Je bent al decennialang een befaamd schrijver. Van romans en non-fictie. Wat vind je het fijnst om te schrijven?
“Dat kan ik niet zeggen. Het is niet zo dat ik denk: nu wil ik weer eens een roman schrijven en nu non-fictie. De onderwerpen dienen zich aan en daarbij de vorm. De boeken over mijn oma Rose en over Julia, de dochter van keizer Augustus, zijn gebaseerd op heel veel onderzoek, maar ik koos voor de historische roman om ook de innerlijke wereld van deze vrouwen te kunnen beschrijven en de geschiedenis meer invoelbaar te maken. Boeken over de stad Rome en over de vluchtelingen bijvoorbeeld, schrijf ik als non-fictie.”
Je woont in Italië, in Rome. Daar schreef je ook een boek over. Wat trekt jou zo aan in die stad? En waarom heb je Nederland verlaten?
“Nederland heb ik niet bewust verlaten. Op mijn 13de kreeg ik een hersenbloeding. Daarom mocht ik niet mee met de Rome-reis van school. Die ga ik later inhalen, dacht ik bij mezelf. Dat deed ik na mijn Letterenstudie, met het idee daarna door te reizen naar Parijs en naar New York. Maar ik ben blijven hangen. Rome is weergaloos mooi, je raakt er nooit uitgekeken. De mensen zijn open, communicatief, nieuwsgierig. Elke steen vertelt een verhaal en te midden van al die geschiedenis wordt er heel erg in het hier en nu geleefd. Alsof al die vervlogen tijden je aansporen: Nu is het aan jou het leven te leven. Mijn moeder zei: ‘Rome is jouw stad.’ Maar ik ben ook nog regelmatig in Nederland, mijn zussen en broer wonen er, en dierbare vrienden en vriendinnen. Ik geef lezingen over mijn boeken.”
In je nieuwste boek, Over antieke wegen, beschrijf je je ‘pelgrimage’ per fiets van Rome naar Mycene, Griekenland nadat je moeder is overleden. Je ging samen met fotograaf Art Khachatrian. Hoe ontstond het idee voor deze reis?
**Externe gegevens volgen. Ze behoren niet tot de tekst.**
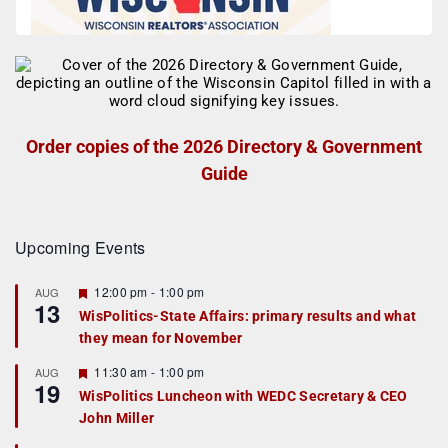
Order copies of the 2026 Directory & Government
Guide
Upcoming Events
F
12:00 pm
-
1:00 pm
AUG
13
e
WisPolitics-State Affairs: primary results and what
a
they mean for November
t
u
r
F
11:30 am
-
1:00 pm
AUG
19
e
e
WisPolitics Luncheon with WEDC Secretary & CEO
d
a
John Miller
t
u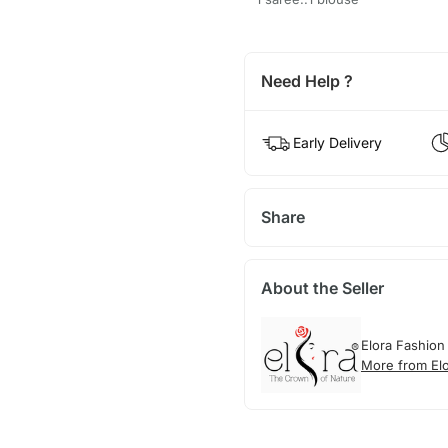
Need Help ?
Early Delivery
Share
About the Seller
Elora Fashion
More from El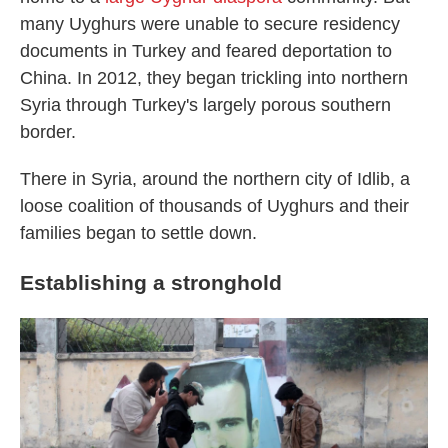
many Uyghurs were unable to secure residency
documents in Turkey and feared deportation to
China. In 2012,
they began trickling into northern
Syria through Turkey's largely porous southern
border.
There in Syria, around the northern city of Idlib, a
loose coalition of thousands of Uyghurs and their
families began to settle down.
Establishing a stronghold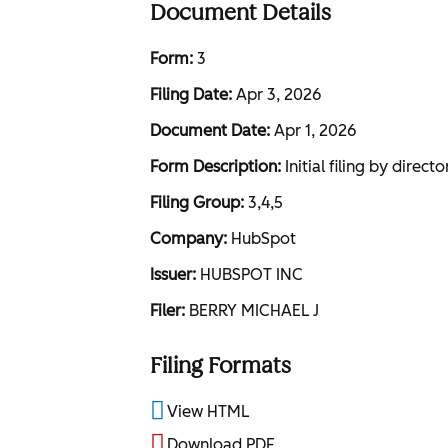
Document Details
Form
3
Filing Date
Apr 3, 2026
Document Date
Apr 1, 2026
Form Description
Initial filing by direc
Filing Group
3,4,5
Company
HubSpot
Issuer
HUBSPOT INC
Filer
BERRY MICHAEL J
Filing Formats
View HTML
Download PDF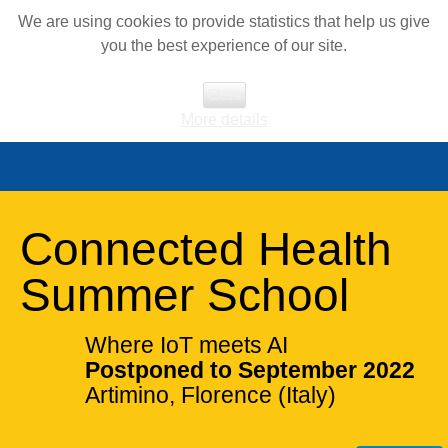
We are using cookies to provide statistics that help us give
you the best experience of our site.
Close
More details
Connected Health
Summer School
Where IoT meets AI
Postponed to September 2022
Artimino, Florence (Italy)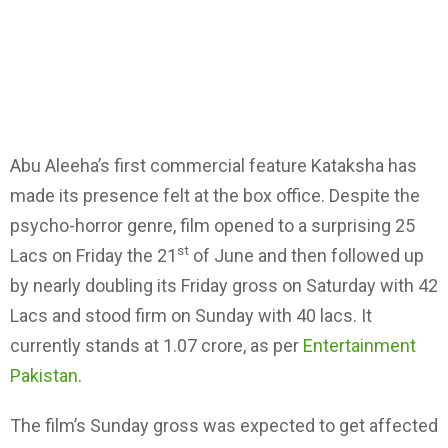
Abu Aleeha’s first commercial feature Kataksha has
made its presence felt at the box office. Despite the
psycho-horror genre, film opened to a surprising 25
st
Lacs on Friday the 21
of June and then followed up
by nearly doubling its Friday gross on Saturday with 42
Lacs and stood firm on Sunday with 40 lacs. It
currently stands at 1.07 crore, as per
Entertainment
Pakistan
.
The film’s Sunday gross was expected to get affected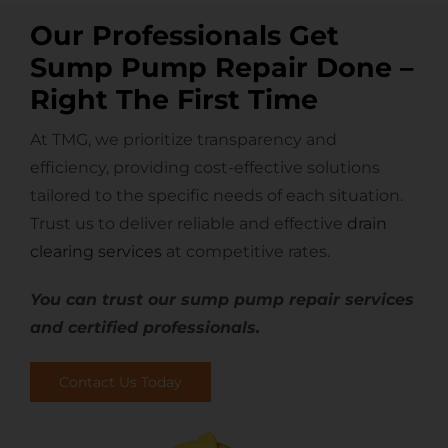
Our Professionals Get
Sump Pump Repair Done –
Right The First Time
At TMG, we prioritize transparency and
efficiency, providing cost-effective solutions
tailored to the specific needs of each situation.
Trust us to deliver reliable and effective
drain
clearing services
at competitive rates.
You can trust our sump pump repair services
and certified professionals.
Contact Us Today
“In 2004 wilde ik naar Iran, naar de prachtige stad Isfahan, me verdiepen in de verhalen die worden verteld door de Perzische tapijten. Daar wilde ik een roman aan wijden. Maar bij een lezing in Amsterdam ontmoette ik Art Khachatrian, afkomstig uit het christelijke buurland van Iran, Armenië. Het werd een liefde. Hij fietste vanuit Amsterdam naar mij in Rome en zei: ‘Dit moeten we samen doen.’ Ik lachte hem uit, maar uiteindelijk liet ik me overhalen en fietsten we van Amsterdam naar het Orakel van Delphi. Het was een grootse tocht. Fietsen is verhevigd leven. We spraken af ooit nog eens zo’n reis te maken. Na de dood van mijn moeder, mijn grote vriendin met wie ik een zeer hechte band had, wist ik niet wat ik met mijn leven moest. Toen was het hét moment voor weer zo’n fietstocht. Nu van Rome naar Mycene, tot aan Brindisi over de ‘Koningin der wegen’: de Via Appia. In Brindisi staken we over naar Griekenland.”
Hoe is jouw relatie met Art? En veranderde die gedurende de tocht?
“We hebben tien jaar een liefdesrelatie gehad. Ik viel voor zijn kleurrijke taalgebruik, zijn humor, zijn originaliteit. Maar op een bepaald moment was die originaliteit zo groot, dat er moeilijk mee viel te leven. We hebben onze relatie kunnen omvormen tot een vriendschap. Onze band is onverbrekelijk. Op de fietstocht weet ik wat ik aan hem heb. Hij fietst sneller dan ik. Ik wil vroeg op, hij later, dus we fietsen apart. Maar hij houdt me in de gaten, wacht op me voor een drankje of eten, beschermt me tegen wilde honden, repareert mijn fiets zo nodig, zoekt onderdak. Mijn belangstelling gaat uit naar geschiedenis, literatuur, mythologie. Hij verrast me met zijn kennis van de natuur en van de dieren. Dat vond ik verrijkend. Je kunt hetzelfde traject afleggen maar allebei een andere reis maken.”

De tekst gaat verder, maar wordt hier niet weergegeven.